Lung surgery was first developed to treat inflammatory lung tumors, such as those associated with tuberculosis. Therefore, the surgical terminology regarding inflammatory, infiltrating and calcified LN arose from such procedures. Recently, the number of operations for lung cancer has been increasing due to the rise in the incidence of disease as a result of the aging of the population and new developments in diagnostic imaging [1]. However, calcification of the LN, even in cases without extra capsular extension of lymph node swelling, usually occurs as a sequel to old granulomatous disease and is a possible cause of adhesion [2]. On the other hand, video-assisted thoracoscopic surgery (VATS) lobectomy has come into widespread use for the treatment of early lung cancer, with the advantages of minimal invasiveness [1], thus allowing the surgeon to treat cases in which the LN cannot be removed intraoperatively. Furthermore, safety and quality are required for proper medical care. Troublingly, most LNs are located in the vicinity of the left PA [3], especially in cases of reverse A3, which is a hazardous location (Fig. 1a).
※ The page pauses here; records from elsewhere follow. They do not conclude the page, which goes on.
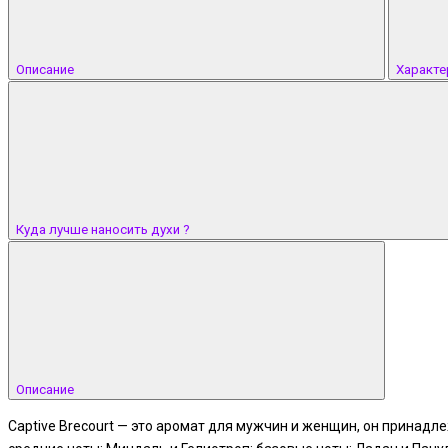
Описание
Характе
Куда лучше наносить духи ?
Описание
Captive Brecourt — это аромат для мужчин и женщин, он принадл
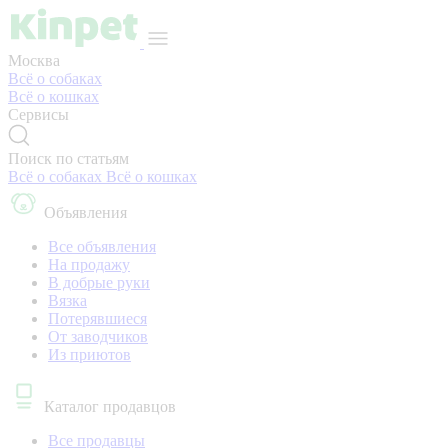
Москва
Всё о собаках
Всё о кошках
Сервисы
Поиск по статьям
Всё о собаках
Всё о кошках
Объявления
Все объявления
На продажу
В добрые руки
Вязка
Потерявшиеся
От заводчиков
Из приютов
Каталог продавцов
Все продавцы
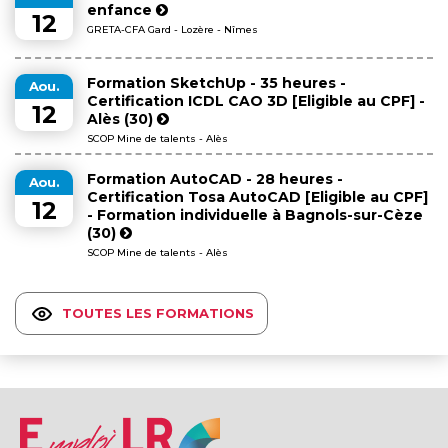
enfance
12
GRETA-CFA Gard - Lozère - Nîmes
Formation SketchUp - 35 heures -
Aou.
Certification ICDL CAO 3D [Eligible au CPF] -
12
Alès (30)
SCOP Mine de talents - Alès
Formation AutoCAD - 28 heures -
Aou.
Certification Tosa AutoCAD [Eligible au CPF]
12
- Formation individuelle à Bagnols-sur-Cèze
(30)
SCOP Mine de talents - Alès
TOUTES LES FORMATIONS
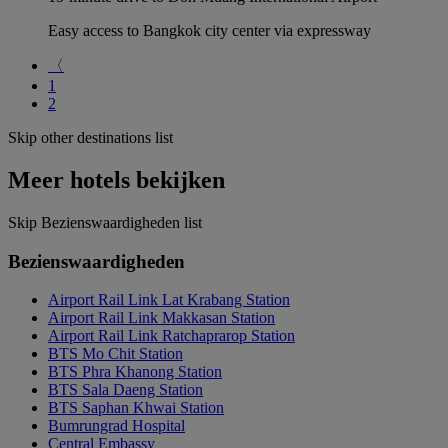
Easy access to Bangkok city center via expressway
〈
1
2
Skip other destinations list
Meer hotels bekijken
Skip Bezienswaardigheden list
Bezienswaardigheden
Airport Rail Link Lat Krabang Station
Airport Rail Link Makkasan Station
Airport Rail Link Ratchaprarop Station
BTS Mo Chit Station
BTS Phra Khanong Station
BTS Sala Daeng Station
BTS Saphan Khwai Station
Bumrungrad Hospital
Central Embassy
To complicate matters, physicians sometimes have difficulty in estimating the potential for peeling from the PA after cutting the superior pulmonary vein. Hence, this decision to exfoliate the LN from the PA is made intraoperatively. When combining the resection of the PA, the surgeon must save the main trunk of the PA and perform a PA plasty (Fig. 1b). As a consequence, the operation is time-consuming [4]. Furthermore, histopathological analyses sometimes show the absence of cancer cells in the LN [5]. Therefore, it is critical to determine the degree of adhesion of the LN preoperatively. However, few available reports on this issue exist. The purpose of the current study was to describe the clinical factors and chest CT findings and evaluate the possibility of determining the degree of adhesion of the LN to the PA preoperatively in patients with lung cancer.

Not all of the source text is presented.